Las técnicas endoscópicas abren un nuevo mundo en el estudio y tratamiento de las patologías del intestino delgado, lo que antiguamente era impensado sin cirugía considerando la longitud del órgano (cerca de ocho metros).
La enteroscopia de doble balón consiste en la introducción, por vía oral o anal, de un endoscopio más largo y delgado que los tubos normales junto a un sobretubo, ambos con un sistema de balones inflables, que posibilitan ir enhebrando el intestino para alcanzar toda su extensión y permitir así la observación y tratamiento de esta sección del tubo digestivo.
Se estima que es uno de los métodos más completos de exploración del intestino delgado al permitir la observación de tramos hasta ahora inaccesibles.
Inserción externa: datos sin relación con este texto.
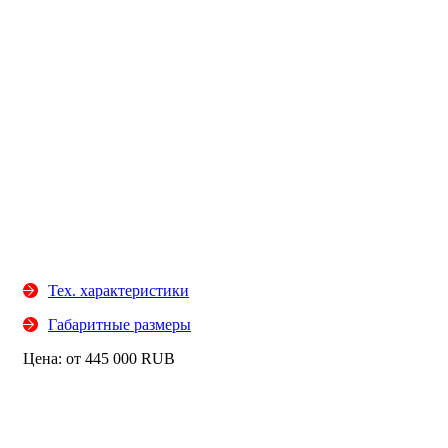
Тех. характеристики
Габаритные размеры
Цена: от
445 000
RUB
Es de gran utilidad en el estudio de pacientes con lesiones intestinales como sospecha de enfermedad de Crohn, poliposis y tumores; alteraciones radiológicas en el intestino delgado o que presenten hemorragias digestivas de origen indeterminado.
Pero también su gran utilidad está dada porque posibilita tomar biopsias para confirmación histológica y permite el tratamiento de las lesiones identificadas siendo la principal indicación el sangrado oculto – o hemorragias digestivas de origen indeterminado- cuyas causas más comunes pueden ser tratadas por vía endoscópica en el 95 % de los casos.
Asimismo, es de gran ayuda en colonoscopias difíciles, ya que permite alcanzar el íleon con la ayuda del sobretubo; en la exploración de modificaciones anatómicas quirúrgicas del tubo digestivo como las anastomosis en Y de Roux para resolver estenosis distales en cirugía bariátrica; en complicaciones biliares y la colocación de stent y otras aplicaciones por su capacidad de avanzar a sitios de poca accesibilidad.